* [PROBLEM TO SOLVE]: Output word for word the lines from the one with "This screenshot has" to the final line of the data, both ends included, but skip the pictures.

───── DATA LISTING

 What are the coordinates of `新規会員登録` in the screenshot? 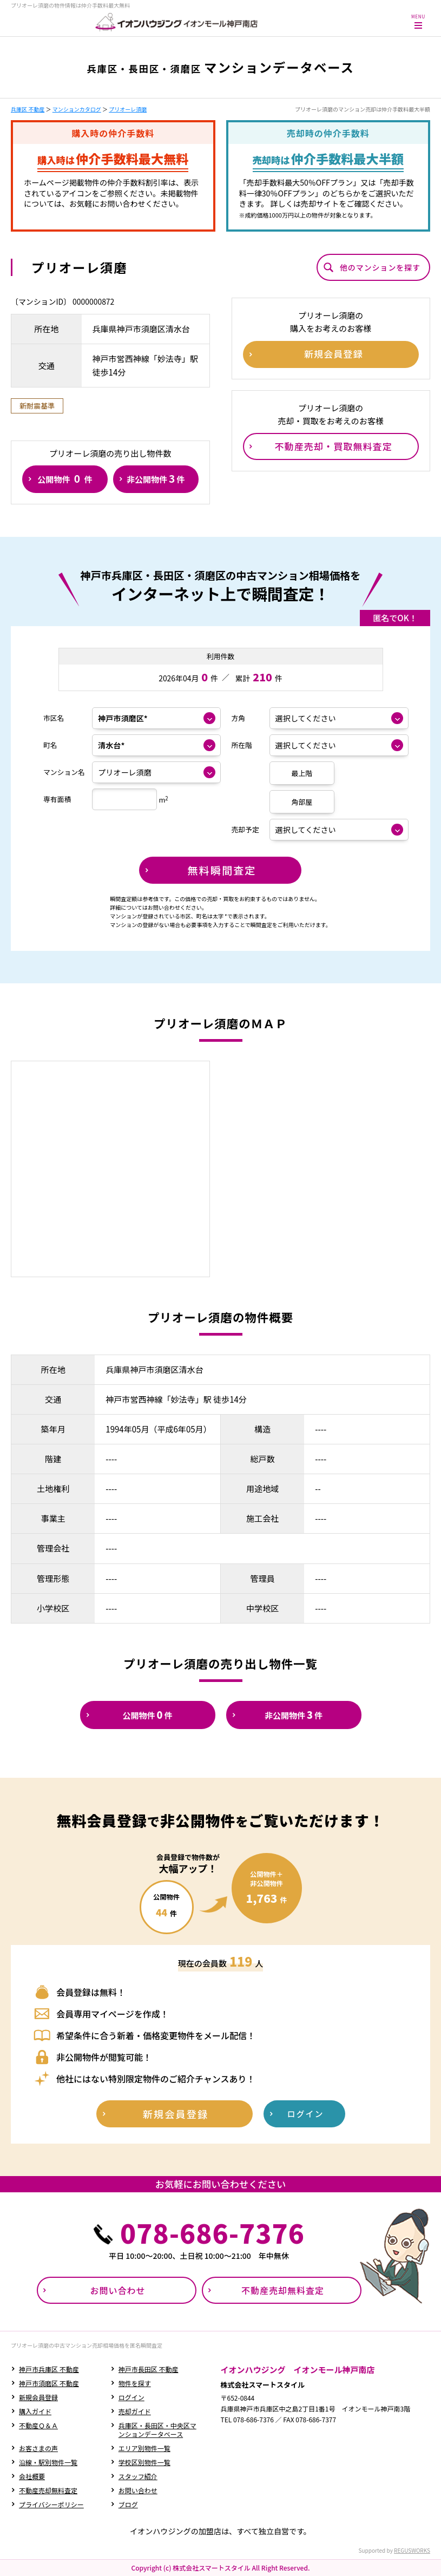 It's located at (38, 2397).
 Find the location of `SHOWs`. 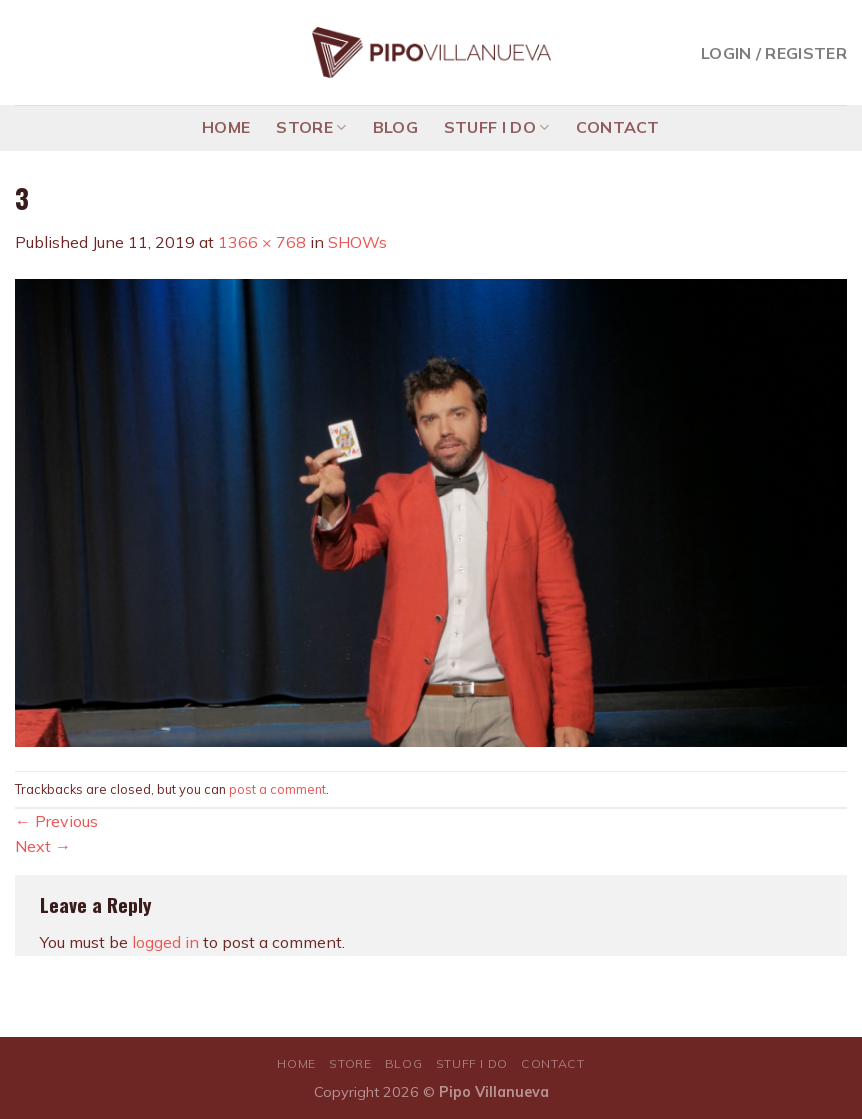

SHOWs is located at coordinates (357, 242).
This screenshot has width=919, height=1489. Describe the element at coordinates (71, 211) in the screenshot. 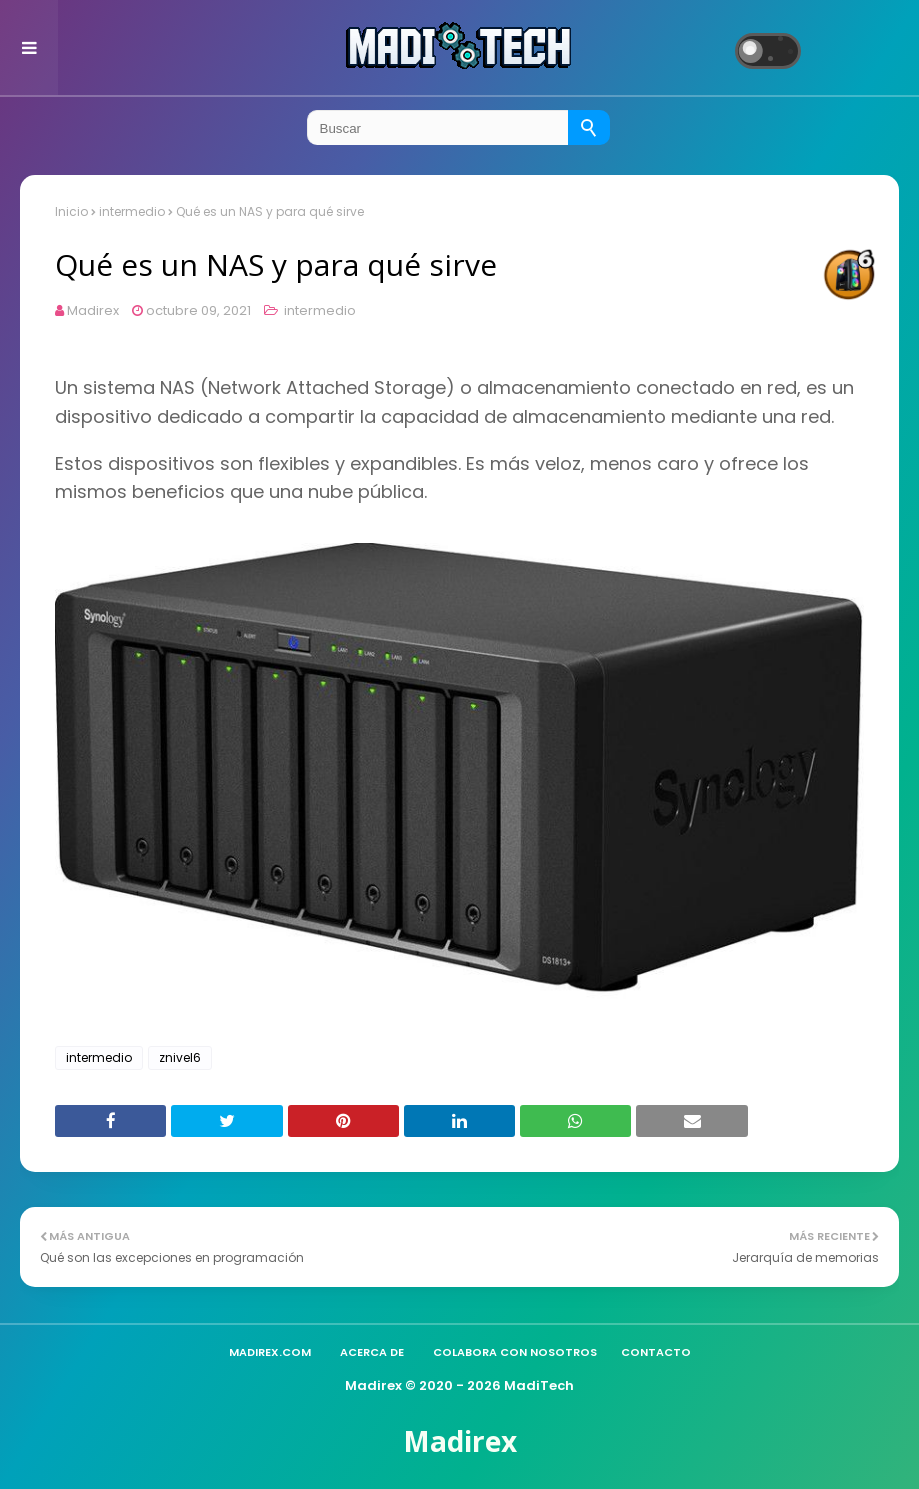

I see `Inicio` at that location.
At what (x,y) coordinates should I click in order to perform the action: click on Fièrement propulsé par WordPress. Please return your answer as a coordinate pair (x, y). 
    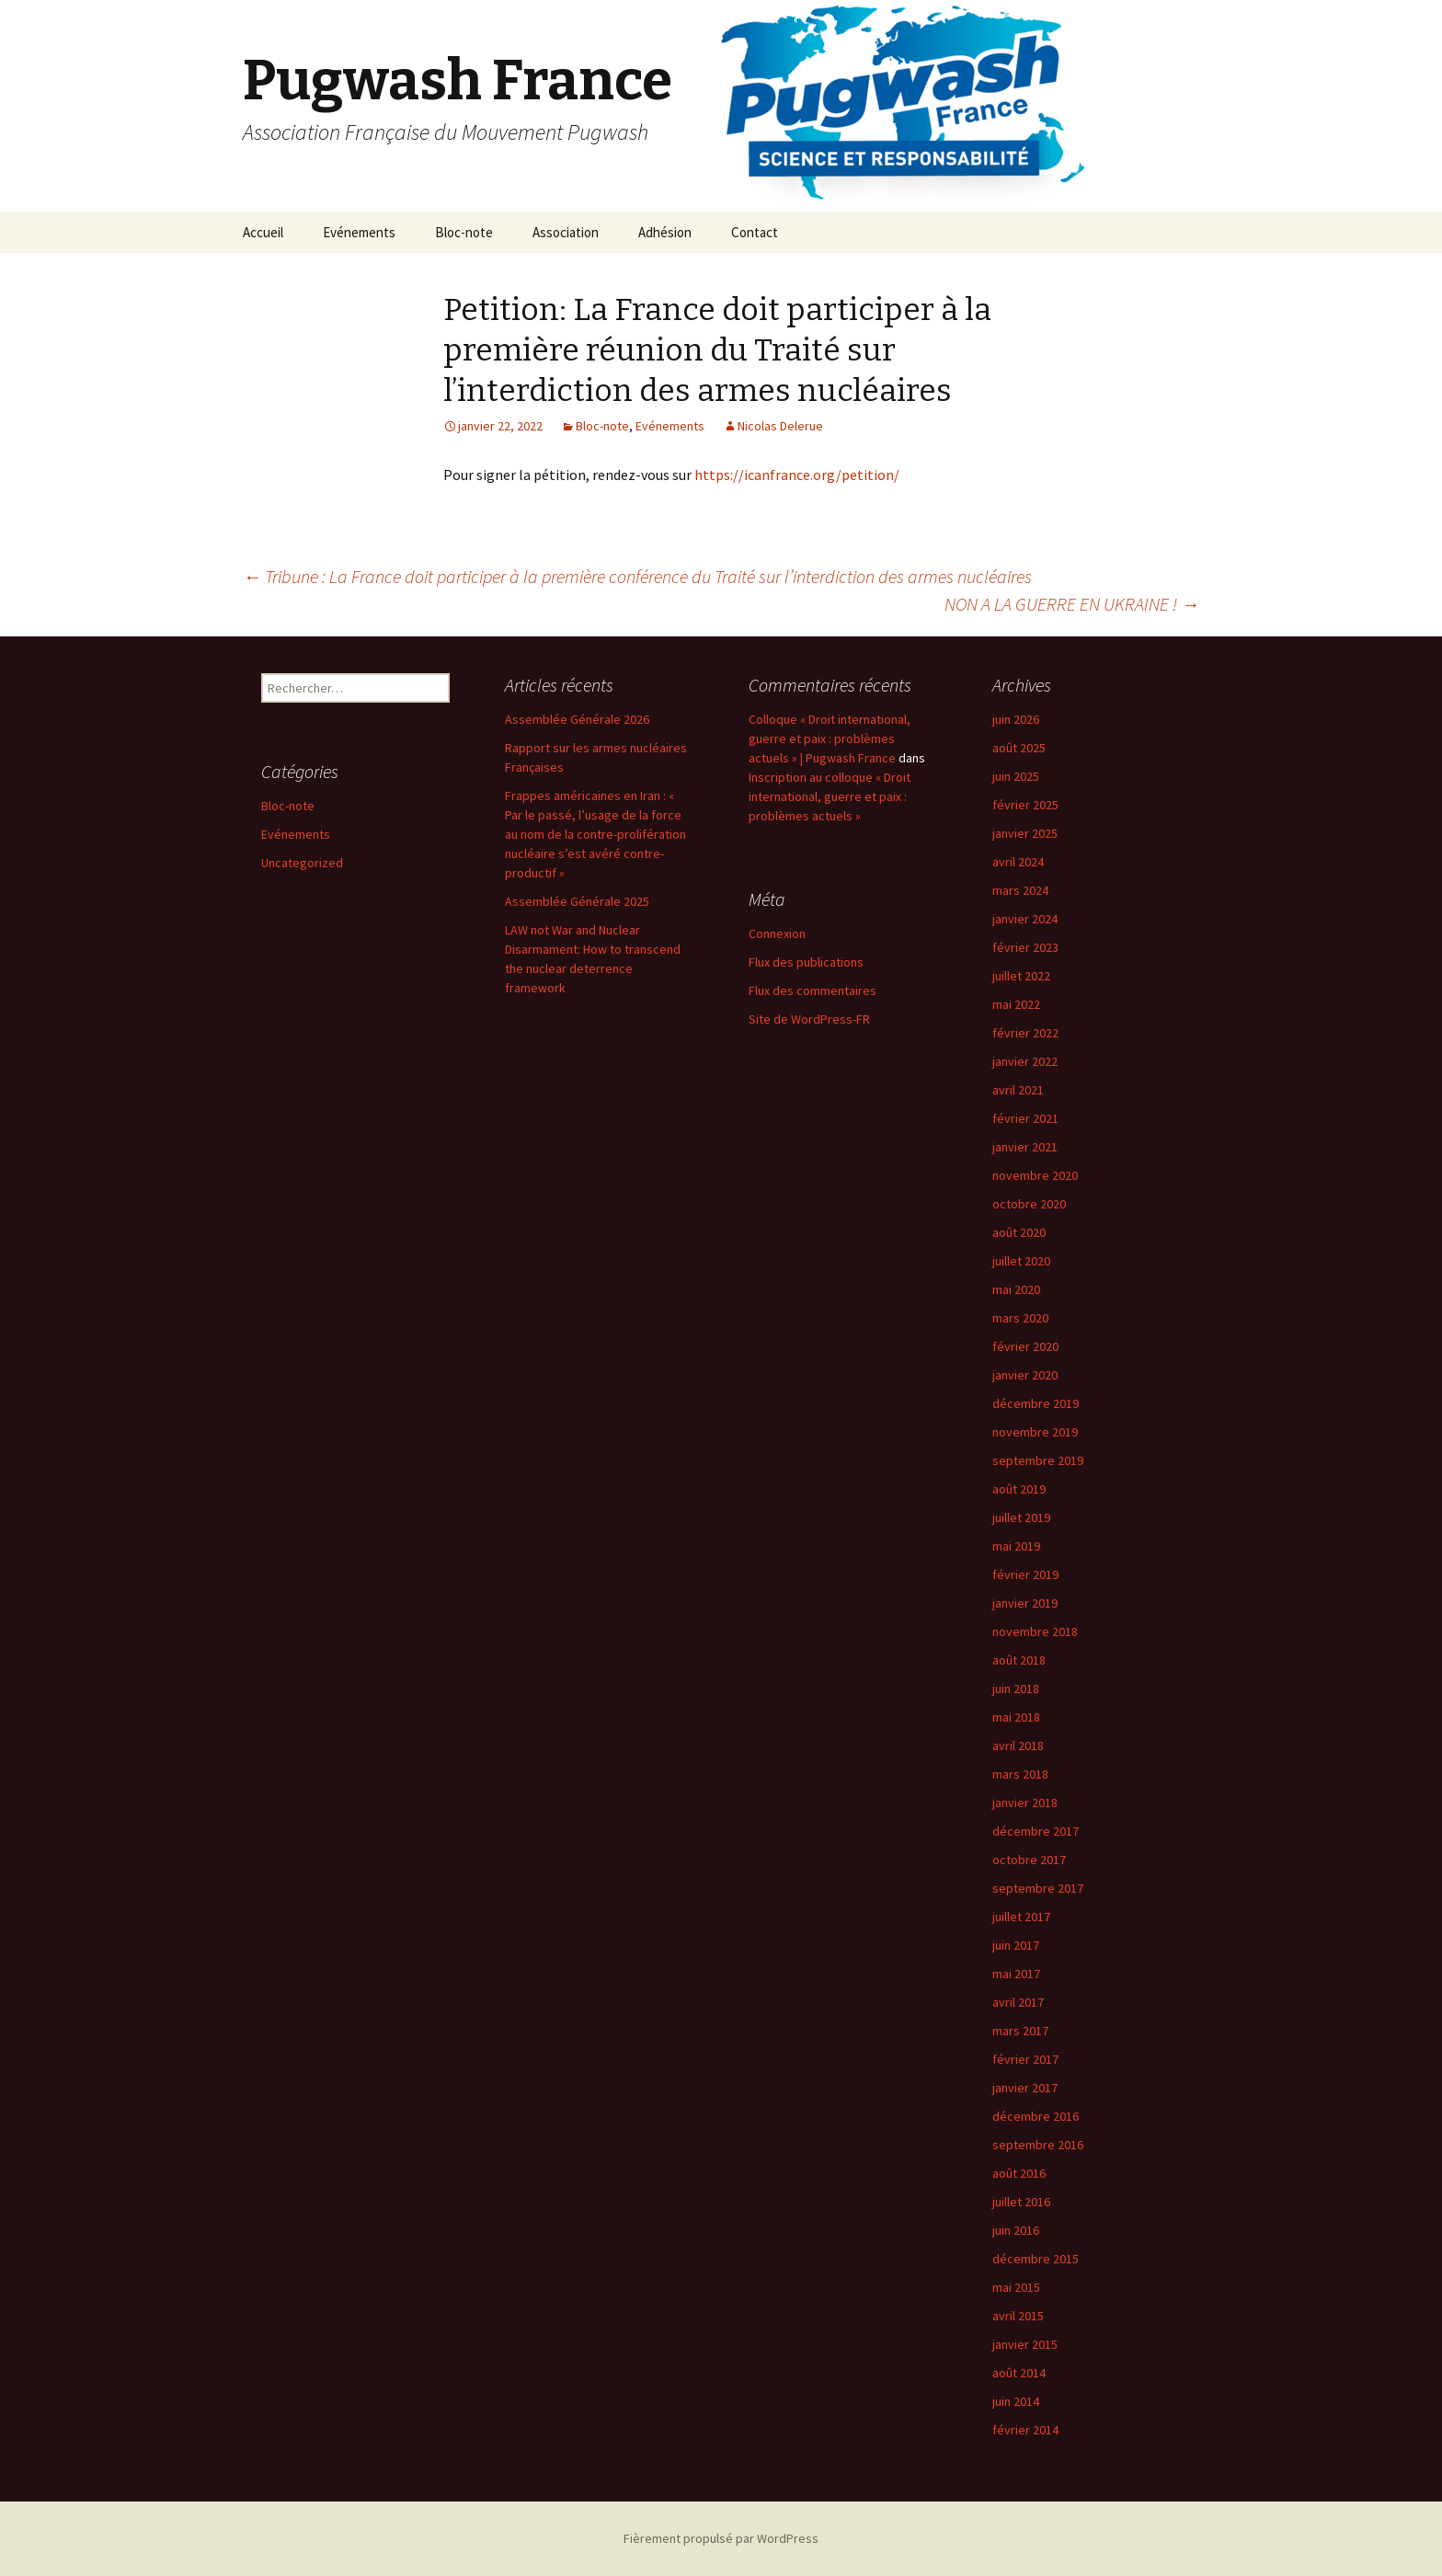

──────────

* [RESPONSE AREA]:
This screenshot has width=919, height=1489. Describe the element at coordinates (71, 211) in the screenshot. 

I see `Inicio` at that location.
At what (x,y) coordinates should I click in order to perform the action: click on Fièrement propulsé par WordPress. Please return your answer as a coordinate pair (x, y). 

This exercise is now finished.